ACTION ITEM
Retype the following records exactly and exclude the pictures.

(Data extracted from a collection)
--*--

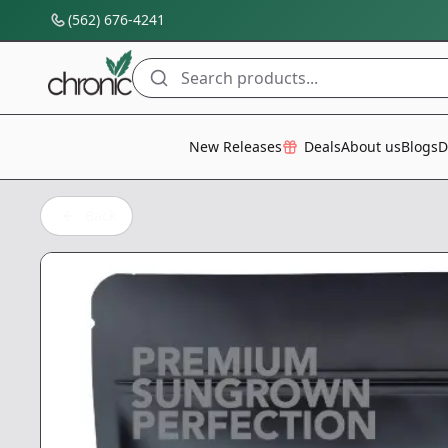
(562) 676-4241
Search products...
All Categories
New Releases
Deals
About us
Blogs
D
Back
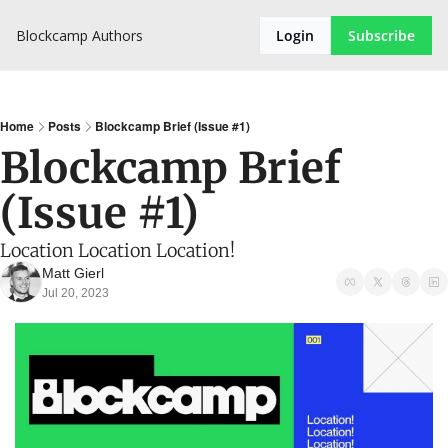
Blockcamp
Authors
Login
Subscribe
Home
Posts
Blockcamp Brief (Issue #1)
Blockcamp Brief 
(Issue #1)
Location Location Location!
Matt Gierl
Jul 20, 2023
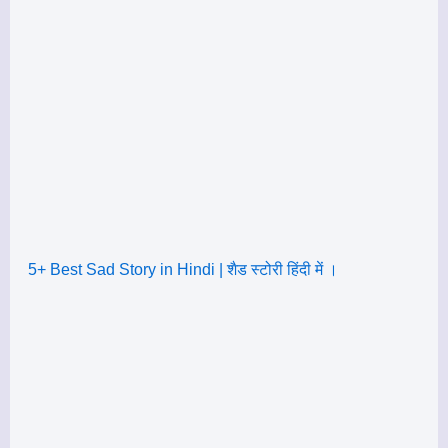
5+ Best Sad Story in Hindi | शैड स्टोरी हिंदी में ।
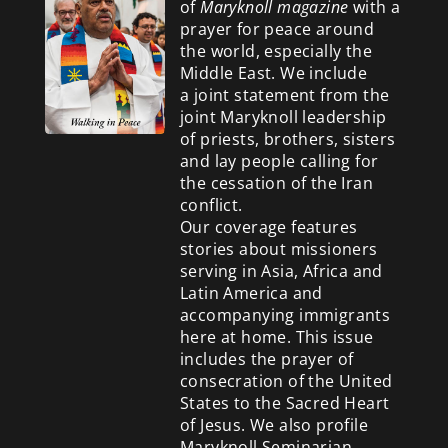
of
Maryknoll magazine
with a
prayer for peace around
the world, especially the
Middle East. We include
a
joint statement from the
joint Maryknoll leadership
of priests, brothers, sisters
and lay people calling for
the cessation of the Iran
conflict.
Our coverage features
stories about missioners
serving in Asia, Africa and
Latin America and
accompanying immigrants
here at home. This issue
includes the prayer of
consecration of the United
States to the Sacred Heart
of Jesus. We also profile
Maryknoll Seminarian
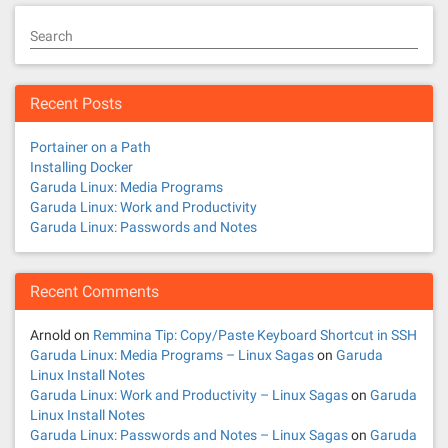
Search
Recent Posts
Portainer on a Path
Installing Docker
Garuda Linux: Media Programs
Garuda Linux: Work and Productivity
Garuda Linux: Passwords and Notes
Recent Comments
Arnold
on
Remmina Tip: Copy/Paste Keyboard Shortcut in SSH
Garuda Linux: Media Programs – Linux Sagas
on
Garuda
Linux Install Notes
Garuda Linux: Work and Productivity – Linux Sagas
on
Garuda
Linux Install Notes
Garuda Linux: Passwords and Notes – Linux Sagas
on
Garuda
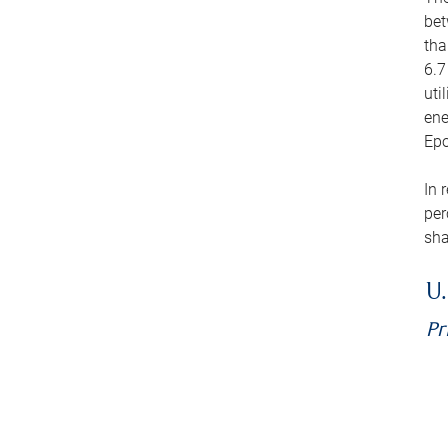
bet
tha
6.7
uti
ene
Epo
In 
per
sha
U.
Pr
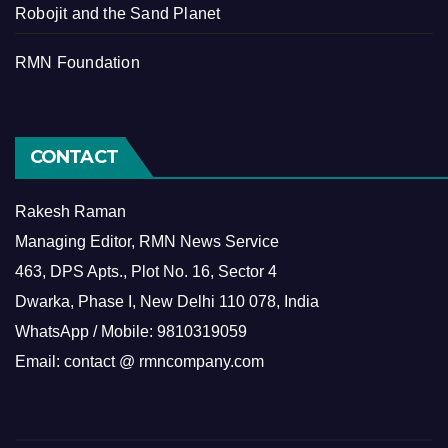
Robojit and the Sand Planet
RMN Foundation
CONTACT
Rakesh Raman
Managing Editor, RMN News Service
463, DPS Apts., Plot No. 16, Sector 4
Dwarka, Phase I, New Delhi 110 078, India
WhatsApp / Mobile: 9810319059
Email: contact @ rmncompany.com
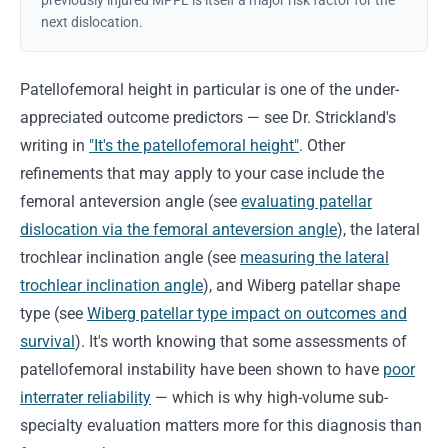
previously injured MPFL is itself a major risk factor for the
next dislocation.
Patellofemoral height in particular is one of the under-
appreciated outcome predictors — see Dr. Strickland's
writing in
"It's the patellofemoral height"
. Other
refinements that may apply to your case include the
femoral anteversion angle (see
evaluating patellar
dislocation via the femoral anteversion angle
), the lateral
trochlear inclination angle (see
measuring the lateral
trochlear inclination angle
), and Wiberg patellar shape
type (see
Wiberg patellar type impact on outcomes and
survival
). It's worth knowing that some assessments of
patellofemoral instability have been shown to have
poor
interrater reliability
— which is why high-volume sub-
specialty evaluation matters more for this diagnosis than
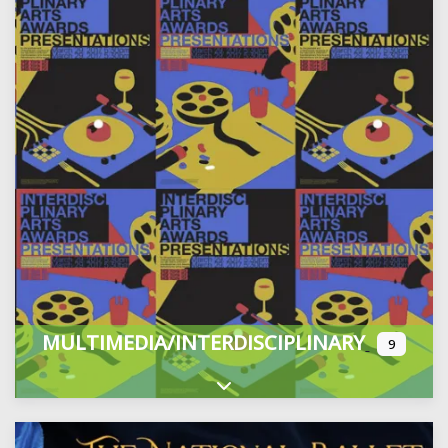
MULTIMEDIA/INTERDISCIPLINARY
9
Expand sub-categories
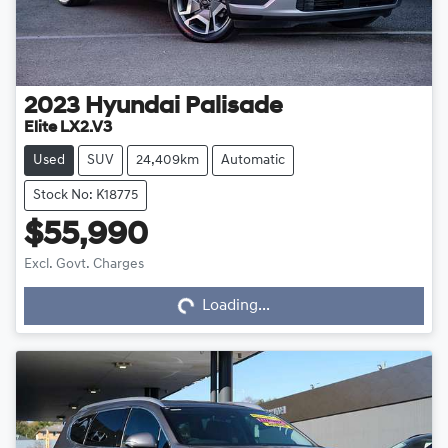
2023
Hyundai
Palisade
Elite LX2.V3
Used
SUV
24,409km
Automatic
Stock No: K18775
$55,990
Loading...
Excl. Govt. Charges
Loading...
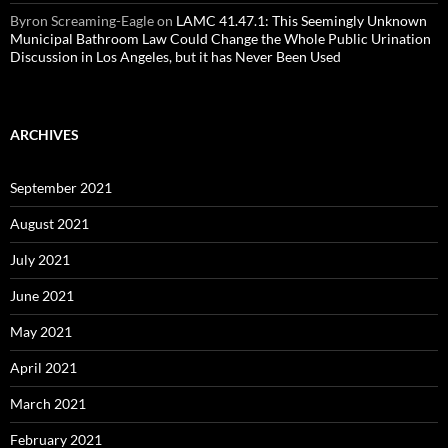
Byron Screaming-Eagle
on
LAMC 41.47.1: This Seemingly Unknown
Municipal Bathroom Law Could Change the Whole Public Urination
Discussion in Los Angeles, but it has Never Been Used
ARCHIVES
September 2021
August 2021
July 2021
June 2021
May 2021
April 2021
March 2021
February 2021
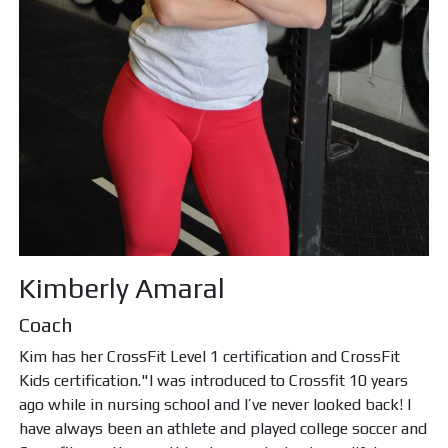
Kimberly Amaral
Coach
Kim has her CrossFit Level 1 certification and CrossFit
Kids certification."I was introduced to Crossfit 10 years
ago while in nursing school and I’ve never looked back! I
have always been an athlete and played college soccer and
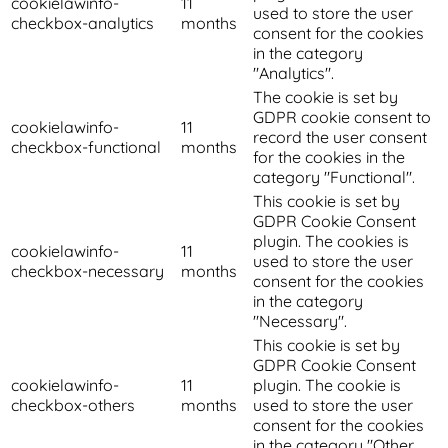
cookielawinfo-
11
used to store the user
checkbox-analytics
months
consent for the cookies
in the category
"Analytics".
The cookie is set by
GDPR cookie consent to
cookielawinfo-
11
record the user consent
checkbox-functional
months
for the cookies in the
category "Functional".
This cookie is set by
GDPR Cookie Consent
plugin. The cookies is
cookielawinfo-
11
used to store the user
checkbox-necessary
months
consent for the cookies
in the category
"Necessary".
This cookie is set by
GDPR Cookie Consent
cookielawinfo-
11
plugin. The cookie is
checkbox-others
months
used to store the user
consent for the cookies
in the category "Other.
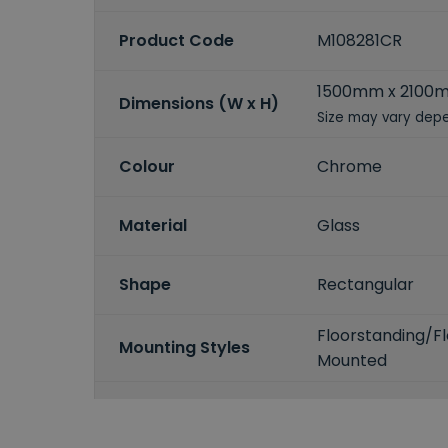
Product Code
M108281CR
1500mm x 2100
Dimensions (W x H)
Size may vary depe
Colour
Chrome
Material
Glass
Shape
Rectangular
Floorstanding/F
Mounting Styles
Mounted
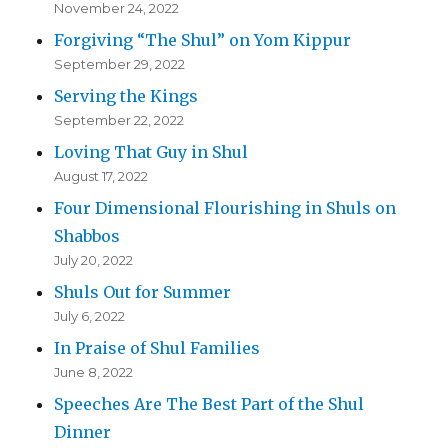
November 24, 2022
Forgiving “The Shul” on Yom Kippur
September 29, 2022
Serving the Kings
September 22, 2022
Loving That Guy in Shul
August 17, 2022
Four Dimensional Flourishing in Shuls on
Shabbos
July 20, 2022
Shuls Out for Summer
July 6, 2022
In Praise of Shul Families
June 8, 2022
Speeches Are The Best Part of the Shul
Dinner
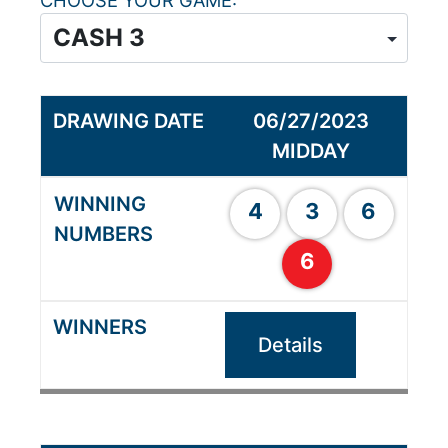
CHOOSE YOUR GAME
06/27/2023
MIDDAY
4
3
6
6
Details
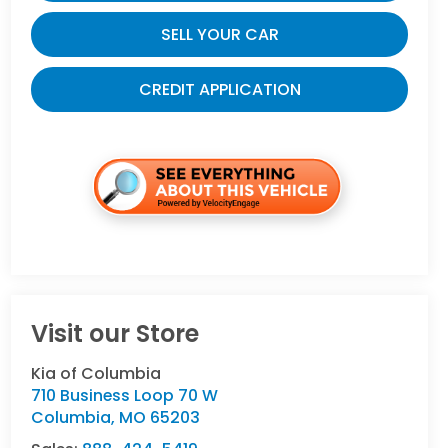
SELL YOUR CAR
CREDIT APPLICATION
Visit our Store
Kia of Columbia
710 Business Loop 70 W
Columbia
,
MO
65203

--*--

RESPONSE AREA
(562) 676-4241
Search products...
All Categories
New Releases
Deals
About us
Blogs
D
Back
Blockcamp
Authors
Login
Subscribe
Home
Posts
Blockcamp Brief (Issue #1)
Blockcamp Brief 
(Issue #1)
Location Location Location!
Matt Gierl
Jul 20, 2023
5+ Best Sad Story in Hindi | शैड स्टोरी हिंदी में ।
of
Maryknoll magazine
with a
prayer for peace around
the world, especially the
Middle East. We include
a
joint statement from the
joint Maryknoll leadership
of priests, brothers, sisters
and lay people calling for
the cessation of the Iran
conflict.
Our coverage features
stories about missioners
serving in Asia, Africa and
Latin America and
accompanying immigrants
here at home. This issue
includes the prayer of
consecration of the United
States to the Sacred Heart
of Jesus. We also profile
Maryknoll Seminarian
Search
Recent Posts
Portainer on a Path
Installing Docker
Garuda Linux: Media Programs
Garuda Linux: Work and Productivity
Garuda Linux: Passwords and Notes
Recent Comments
Arnold
on
Remmina Tip: Copy/Paste Keyboard Shortcut in SSH
Garuda Linux: Media Programs – Linux Sagas
on
Garuda
Linux Install Notes
Garuda Linux: Work and Productivity – Linux Sagas
on
Garuda
Linux Install Notes
Garuda Linux: Passwords and Notes – Linux Sagas
on
Garuda
bet
tha
6.7
uti
ene
Epo
In 
per
sha
U.
Pr
Robojit and the Sand Planet
RMN Foundation
CONTACT
Rakesh Raman
Managing Editor, RMN News Service
463, DPS Apts., Plot No. 16, Sector 4
Dwarka, Phase I, New Delhi 110 078, India
WhatsApp / Mobile: 9810319059
Email: contact @ rmncompany.com
previously injured MPFL is itself a major risk factor for the
next dislocation.
Patellofemoral height in particular is one of the under-
appreciated outcome predictors — see Dr. Strickland's
writing in
"It's the patellofemoral height"
. Other
refinements that may apply to your case include the
femoral anteversion angle (see
evaluating patellar
dislocation via the femoral anteversion angle
), the lateral
trochlear inclination angle (see
measuring the lateral
trochlear inclination angle
), and Wiberg patellar shape
type (see
Wiberg patellar type impact on outcomes and
survival
). It's worth knowing that some assessments of
patellofemoral instability have been shown to have
poor
interrater reliability
— which is why high-volume sub-
specialty evaluation matters more for this diagnosis than
MULTIMEDIA/INTERDISCIPLINARY
9
Expand sub-categories
2023
Hyundai
Palisade
Elite LX2.V3
Used
SUV
24,409km
Automatic
Stock No: K18775
$55,990
Loading...
Excl. Govt. Charges
Loading...
Byron Screaming-Eagle
on
LAMC 41.47.1: This Seemingly Unknown
Municipal Bathroom Law Could Change the Whole Public Urination
Discussion in Los Angeles, but it has Never Been Used
ARCHIVES
September 2021
August 2021
July 2021
June 2021
May 2021
April 2021
March 2021
February 2021
Kimberly Amaral
Coach
Kim has her CrossFit Level 1 certification and CrossFit
Kids certification."I was introduced to Crossfit 10 years
ago while in nursing school and I’ve never looked back! I
have always been an athlete and played college soccer and
cookielawinfo-
11
used to store the user
checkbox-analytics
months
consent for the cookies
in the category
"Analytics".
The cookie is set by
GDPR cookie consent to
cookielawinfo-
11
record the user consent
checkbox-functional
months
for the cookies in the
category "Functional".
This cookie is set by
GDPR Cookie Consent
plugin. The cookies is
cookielawinfo-
11
used to store the user
checkbox-necessary
months
consent for the cookies
in the category
"Necessary".
This cookie is set by
GDPR Cookie Consent
cookielawinfo-
11
plugin. The cookie is
checkbox-others
months
used to store the user
consent for the cookies
in the category "Other.
Product Code
M108281CR
1500mm x 2100
Dimensions (W x H)
Size may vary depe
Colour
Chrome
Material
Glass
Shape
Rectangular
Floorstanding/F
Mounting Styles
Mounted
November 24, 2022
Forgiving “The Shul” on Yom Kippur
September 29, 2022
Serving the Kings
September 22, 2022
Loving That Guy in Shul
August 17, 2022
Four Dimensional Flourishing in Shuls on
Shabbos
July 20, 2022
Shuls Out for Summer
July 6, 2022
In Praise of Shul Families
June 8, 2022
Speeches Are The Best Part of the Shul
Dinner
CHOOSE YOUR GAME
06/27/2023
MIDDAY
4
3
6
6
Details
SELL YOUR CAR
CREDIT APPLICATION
Visit our Store
Kia of Columbia
710 Business Loop 70 W
Columbia
,
MO
65203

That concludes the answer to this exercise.